Work instructions — Retype the listing exactly, with no images.

Material provided —
┄┄┄┄┄┄
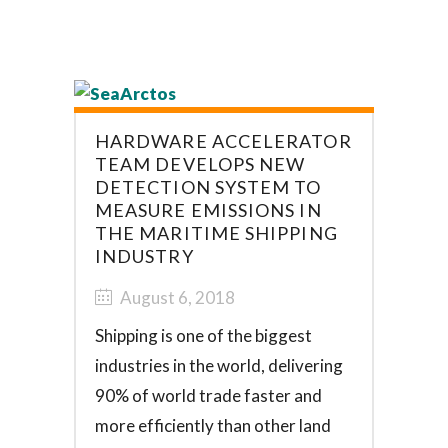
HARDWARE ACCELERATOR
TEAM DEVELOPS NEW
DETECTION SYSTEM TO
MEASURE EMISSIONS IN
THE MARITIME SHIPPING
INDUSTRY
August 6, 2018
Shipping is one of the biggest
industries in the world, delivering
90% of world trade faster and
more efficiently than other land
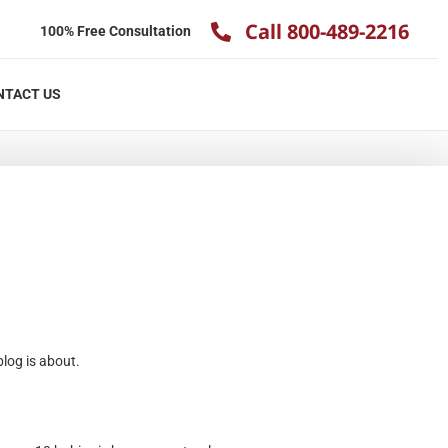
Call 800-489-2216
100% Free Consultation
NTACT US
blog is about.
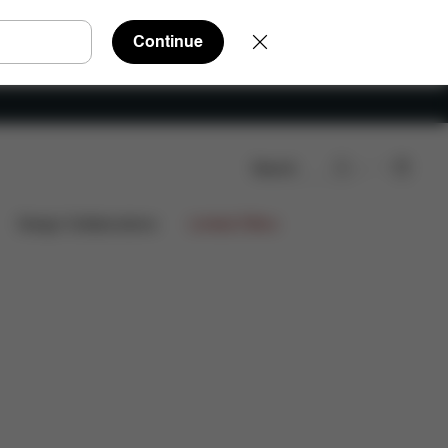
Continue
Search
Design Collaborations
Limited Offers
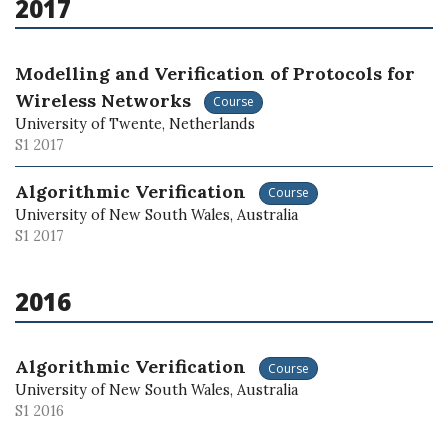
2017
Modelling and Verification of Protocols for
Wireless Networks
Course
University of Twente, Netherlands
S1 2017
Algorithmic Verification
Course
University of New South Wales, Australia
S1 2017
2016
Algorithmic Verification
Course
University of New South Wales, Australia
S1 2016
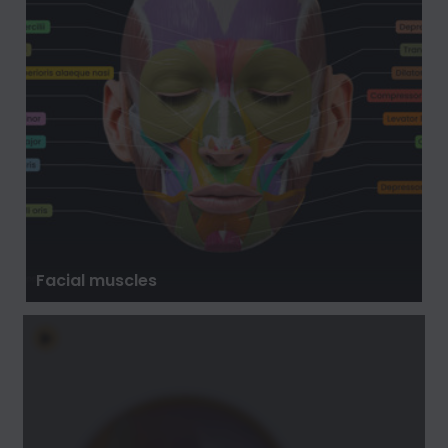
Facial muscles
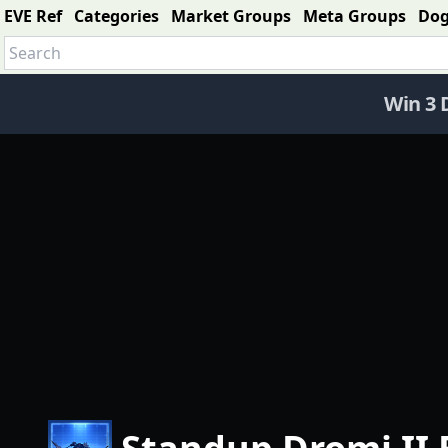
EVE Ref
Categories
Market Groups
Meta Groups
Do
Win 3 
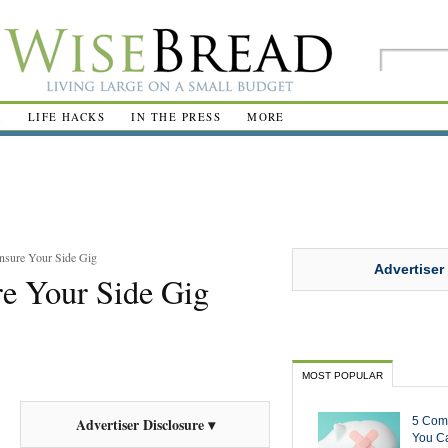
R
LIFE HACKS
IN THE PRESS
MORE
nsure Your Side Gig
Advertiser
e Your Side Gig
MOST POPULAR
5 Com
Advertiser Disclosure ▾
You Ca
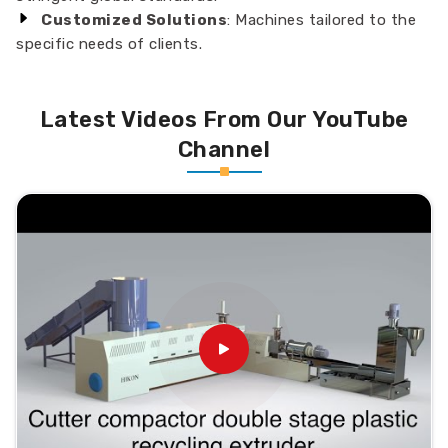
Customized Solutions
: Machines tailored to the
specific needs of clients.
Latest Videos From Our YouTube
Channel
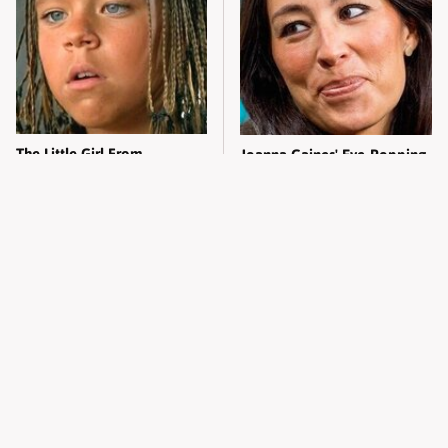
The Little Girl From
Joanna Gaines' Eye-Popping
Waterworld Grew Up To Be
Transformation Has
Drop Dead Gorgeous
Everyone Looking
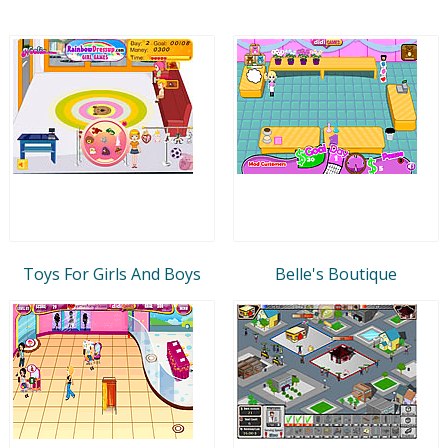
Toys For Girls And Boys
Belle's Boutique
┄┄┄┄┄┄
Answer to the exercise —
HARDWARE ACCELERATOR
TEAM DEVELOPS NEW
DETECTION SYSTEM TO
MEASURE EMISSIONS IN
THE MARITIME SHIPPING
INDUSTRY
August 6, 2018
Shipping is one of the biggest
industries in the world, delivering
90% of world trade faster and
more efficiently than other land
Call 800-489-2216
100% Free Consultation
NTACT US
blog is about.
Continue
Search
Design Collaborations
Limited Offers
2017
Modelling and Verification of Protocols for
Wireless Networks
Course
University of Twente, Netherlands
S1 2017
Algorithmic Verification
Course
University of New South Wales, Australia
S1 2017
2016
Algorithmic Verification
Course
University of New South Wales, Australia
S1 2016
Facial muscles
EVE Ref
Categories
Market Groups
Meta Groups
Do
Win 3 
R
LIFE HACKS
IN THE PRESS
MORE
nsure Your Side Gig
Advertiser
e Your Side Gig
MOST POPULAR
5 Com
Advertiser Disclosure ▾
You Ca
Customized Solutions
: Machines tailored to the
specific needs of clients.
Latest Videos From Our YouTube
Channel
The Little Girl From
Joanna Gaines' Eye-Popping
Waterworld Grew Up To Be
Transformation Has
Drop Dead Gorgeous
Everyone Looking
Toys For Girls And Boys
Belle's Boutique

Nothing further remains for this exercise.